Me imagino todas la escenas, me encanta la del muchacho que lanza el beso.
Sin mentirle es de las mejores cosas que he leido, y habla Jacinta de todo su potencial como escritora, la invito a que con toda su calidad nos regale una novela para disfrutarla.
interesante
francisco | 10 de Agosto de 2007 - 07:54 PMay, que el niño de atocha le abra puertas y corazones. me hizo el dia, ilumino mi mente, recorde esto de j. l. borges: "desde el principio hasta la joven muerte/ la terrible belleza te acechaba/ como a los otros la propicia suerte /o la adversa. En las albas te esperaba/ de Londres, en las paginas casuales/ de un diccionario de mitologia/ en las comunes dadivas del dia,/ en un rostro, una voz, y en los mortales/ labios de Fanny Brown.Oh sucesivo/ y arrebatado Keats, que el tiempo ciega,/ el alto ruiseñor y la urna griega/ seran tu eternidad, Oh fugitivo./ Fuiste el fuego. En la panica memoria/ no eres hoy la ceniza. Eres la gloria."
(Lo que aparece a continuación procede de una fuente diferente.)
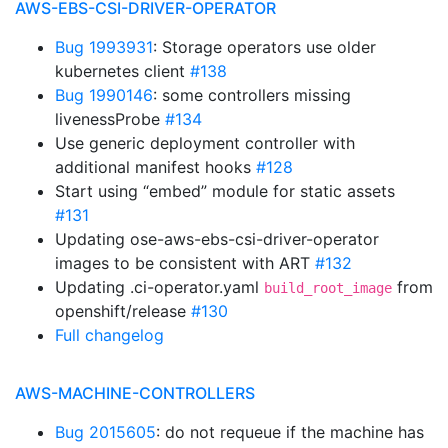
AWS-EBS-CSI-DRIVER-OPERATOR
Bug 1993931
: Storage operators use older
kubernetes client
#138
Bug 1990146
: some controllers missing
livenessProbe
#134
Use generic deployment controller with
additional manifest hooks
#128
Start using “embed” module for static assets
#131
Updating ose-aws-ebs-csi-driver-operator
images to be consistent with ART
#132
Updating .ci-operator.yaml
from
build_root_image
openshift/release
#130
Full changelog
AWS-MACHINE-CONTROLLERS
Bug 2015605
: do not requeue if the machine has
Alas Leves | 11 de Agosto de 2007 - 07:35 AM"vi a un muchacho que se parece demasiado a alguien que no me ama; vi a un estudiante que, al bajarse del bus, gritó: “¡Te amo!” y lanzó un gran beso a alguien que iba adentro; todos los pasajeros vimos a la muchacha a quien fue lanzado ese beso sonreír emocionada, feliz"
Maravilloso, sublime, encantador... mis ojos también están aguaditos en lágrimas. Gracias Jacinta
Alberto Enrique Chávez Guatemala
Alberto | 11 de Agosto de 2007 - 06:16 PMMe aguaste los ojos a mí también, con tantas visiones maravillosas.
Gallina con gripe | 12 de Agosto de 2007 - 08:44 PMDe verdad qué bonita crónica.
Supuse en mi loca carrera que era el único que veía las cosas así; pero me has inspirado para imitar lo que has hecho, espero no te moleste.
Saludos,
Mekishiko-NoNeko | 15 de Agosto de 2007 - 12:30 AMEn último caso sería una imitación de Borges, y no mía, porque yo tomé la idea de su cuento El Aleph.
Ojalá nos compartas el link.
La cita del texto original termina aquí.